# Bode plot of transfer function?

I am having trouble where to start an attempt at sketching the Bode plot for the following transfer function: I know I need to rewrite it into its proper form, making both the lowest-order term in the numerator and denominator unity... but the denominator is what's throwing me off. If I keep all of the terms separate in the denominator, how can I find the poles of the transfer function?

You need to calculate the roots of numerator and denominator.

For the numerator you have $(s^2+s+1)=0 \Leftrightarrow s_{n_{1,2}}=-\frac{1}{2} \pm j\sqrt{\frac{3}{4}}$

For the denominator you have $(s+1) =0 \Leftrightarrow s_{d_{1}}=-1$ as well as $$(2 s^2+1) =0 \\ \Leftrightarrow s^2=- {\frac{1}{2}}\\ \Leftrightarrow s_{d_{2,3}}=\pm j\sqrt{\frac{1}{2}}$$ because a product is zero if one or more of its factors are zero.
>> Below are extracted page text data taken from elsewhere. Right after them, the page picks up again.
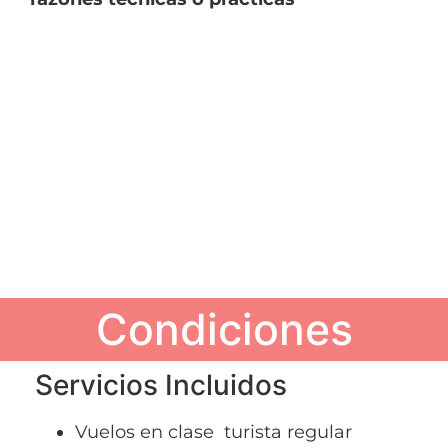
Condiciones
Servicios Incluidos
Vuelos en clase turista regular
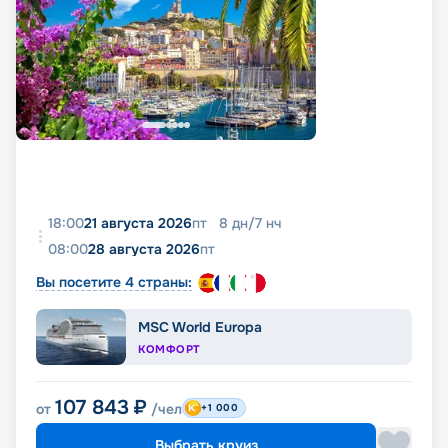
18:00
21 августа 2026
пт
8
дн
/
7
нч
08:00
28 августа 2026
пт
Вы посетите 4 страны:
MSC World Europa
КОМФОРТ
107 843
₽
от
/чел
+1 000
Выбрать круиз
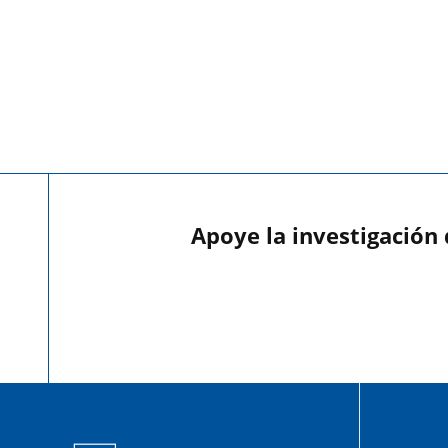
Apoye la investigación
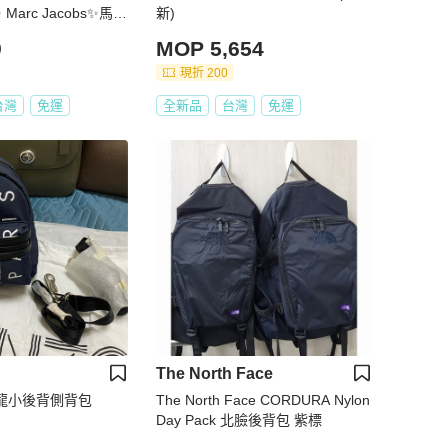
arc Jacobs✨馬克
新)
 黑色 輕量 帆布 束口
9
MOP 5,654
品/二手包/保證正品
現折 200
台灣
免運
全新品
台灣
免運
The North Face
尼龍小後背側背包
The North Face CORDURA Nylon
Day Pack 北臉後背包 紫標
Therefore your transfer function is $$W(s)=\frac{(s-s_{n_{1}}) \cdot (s-s_{n_{2}})}{(s-s_{d_{1}})\cdot(s-s_{d_{2}})(s-s_{d_{3}})}$$

Here is a picture of what the bode plot should look like (sorry for just using Matlab instead of drawing by hand): Please note that the transfer function drops with 20dB/decade after the resonance.
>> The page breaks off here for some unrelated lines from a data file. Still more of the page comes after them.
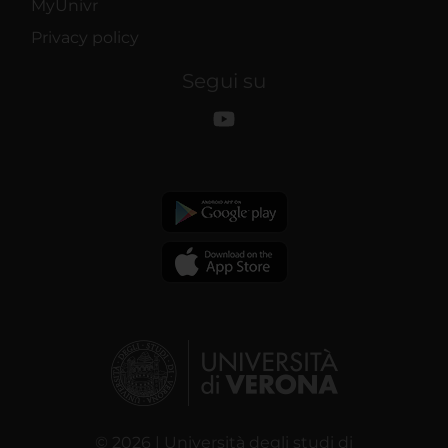
MyUnivr
Privacy policy
Segui su
© 2026 | Università degli studi di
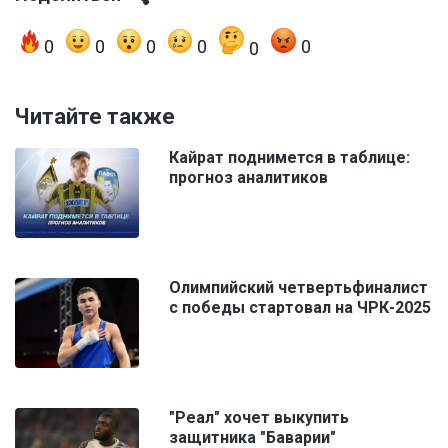
0
0
0
0
0
0
Читайте также
Кайрат поднимется в таблице:
прогноз аналитиков
Олимпийский четвертьфиналист
с победы стартовал на ЧРК-2025
"Реал" хочет выкупить
защитника "Баварии"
As for the resonance: @Mario has explained very well that you see a resonance peak because of the complex conjugated pole pair on the imaginary axis. Because it is in the denominator, the peak points upwards. As there is no dampening (the peak is on the imaginary axis), you get an arbitrary high value.
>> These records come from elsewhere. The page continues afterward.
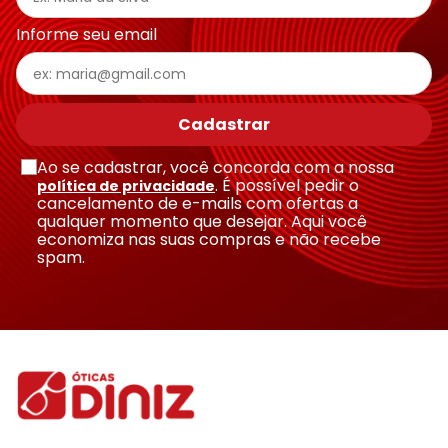
Informe seu email
Cadastrar
Ao se cadastrar, você concorda com a nossa
. É possível pedir o
política de privacidade
cancelamento de e-mails com ofertas a
qualquer momento que desejar. Aqui você
economiza nas suas compras e não recebe
spam.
• Matlab is not a lot of use when there's an infinite resonance. The OP says 'sketch'.
– Chu
Commented Jun 29, 2016 at 10:48
• Agreed, but with the poles and zeros that close together, sketching this bode plot is also hard to get right. You are welcome to create a sketch and add it as an answer. The question also says that finding the poles gave the author difficulties. I merely added the figure because it was little extra work and might help to start the sketch. After all, it is correct for all points except the resonance frequency. I'm looking forward to see how you will sketch an infinite value.
– cx05
Commented Jun 29, 2016 at 11:12

The poles can be found by checking where denominator becomes zero.

In this case you have a product of two terms and if one of them is zero the whole expression is zero.

(1+s) == 0 results in s = -1

(1 + 2 s^2) == 0 results in s = $\pm j/\sqrt 2$

The complex conjugate pair indicates that you have resonance. It will appear as a peak in your bode plot

Solve for numerator = 0 (for zeros) and denominator = 0 (for poles). For a pole-zero diagram, plot the imaginary values to the y-axis and the real values to the x-axis.

I use Mathcad to do so, but you could do it by hand of course.